Химеры | страница 99
Самсон Вырин, много чего, надо думать, повидавший за двадцать пять лет армейской службы, а еще более наслушавшийся из разговоров своих мимолетных постояльцев (сколько их промелькнуло за – тоже ни много ни мало – пятнадцать лет! хватило бы на большую энциклопедию русской жизни), – казалось бы, мог сообразить, что для бедной Дуни все жребии более или менее равны; и утешаться хотя бы тем, что зато в Петербурге у нее есть шанс встретить – например, вечером на Невском проспекте – Пушкина! А впрочем – нет, ведь Пушкин уже находился в южной ссылке. И Грибоедов уехал в Персию, как назло.
Ну ладно, не циник. И не стоик. Разбитому сердцу не прикажешь. Но чего он, Самсон Вырин, не учел, в чем, прямо скажем, просчитался – это что в сюжете задействован характер как раз не типический. А вот А. Г. Н. просек это буквально с ходу – и сумел дать понять И. П. Б., – и А. С. П., само собой, оценил.
Разумеется, речь не о Минском. Тот вообще заурядный романтик. С Шиллером в башке и с нагайкой в руке. С одной стороны – все дозволено, с другой – что-то такое способен чувствовать, вроде вины или угрызения совести за поруганную им чужую честь. Вырин эту проблему обходит как нерелевантную, он беспринципно кроток: «Что с возу упало, то пропало; отдайте мне, по крайней мере, бедную мою Дуню. Ведь вы натешились ею; не погубите ж ее понапрасну». Минский – должно быть, записной театрал – лучше представляет себе переживания оскорбленных отцов: «Ни ты, ни она – вы не забудете того, что случилось». А потом: «Что ты за мною всюду крадешься, как разбойник? или хочешь меня зарезать?» Интересно, с чего он это взял; найти бы источник. Гюго ведь еще не сочинил «Король забавляется». Ни тем более Верди – «Риголетто». Значит, все-таки, наверное, Шиллер: «Коварство и любовь». Что женился (если барыню, легшую в финале на груду песка, и вправду зовут теперь Авдотьей Минской) – это наш гусар, конечно, молодец, ставим ему жирный плюс.
Но сильно сомневаюсь, что он решился бы, будь она существо обыкновенное.
Вы припомните: как реагировали на нее мужчины – все, без исключения, – когда она была еще нимфеткой. (И как же она умела с ними обращаться – и как, вероятно, презирала, а не только жалела, своего отца, который ведь эксплуатировал ее красоту и обаяние в интересах дела и даже – в чисто шкурных. «Господа проезжие нарочно останавливались, будто бы пообедать аль отужинать, а в самом деле только чтоб на нее подолее поглядеть.
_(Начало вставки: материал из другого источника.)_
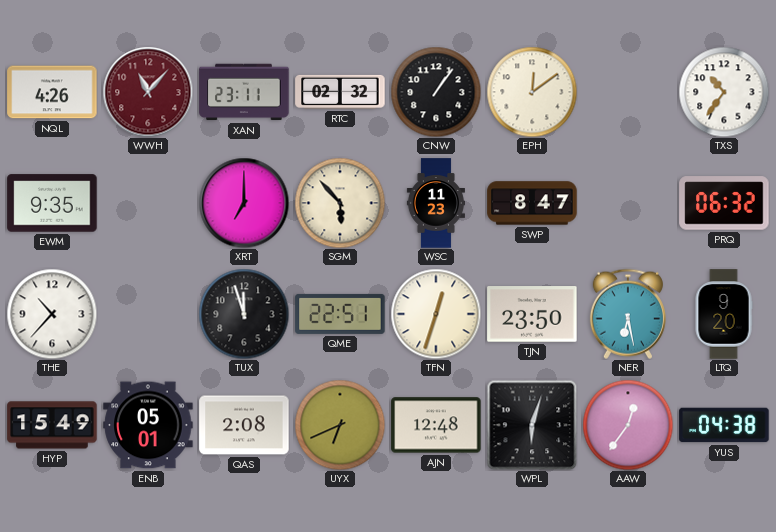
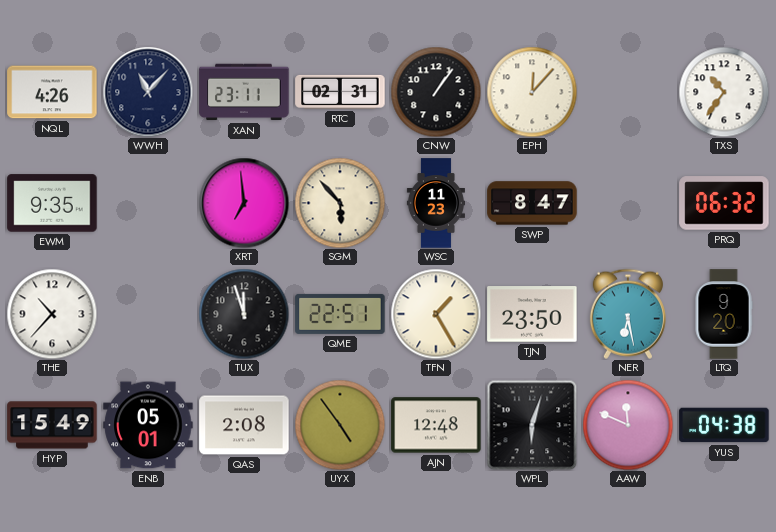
WWH dial: burgundy -> navy
RTC: 02:32 -> 02:31
EPH: 12:09 -> 12:07
XRT: 7:00 -> 6:59
TFN: 12:33 -> 1:25
UYX: 6:41 -> 4:54
AAW: 12:36 -> 11:49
Бывало, барин, какой бы сердитый ни был, при ней утихает и милостиво со мною разговаривает».) Титулярный советник А. Г. Н. в темных сенях просит у нее, у четырнадцатилетней, поцелуя – и всю оставшуюся жизнь не может его забыть. И мы догадываемся, что не он первый, хоть Пушкин и вычеркнул «ее томные глаза, ее вдруг исчезнувшую улыбку, теплоту ее дыхания и свежее напечатление губок». Также не стоит сомневаться, что А. Г. Н. заплатил – или, во всяком случае, попытался заплатить – за этот поцелуй никак не меньше, чем рыжему кривому мальчику за последнее сообщение о ней.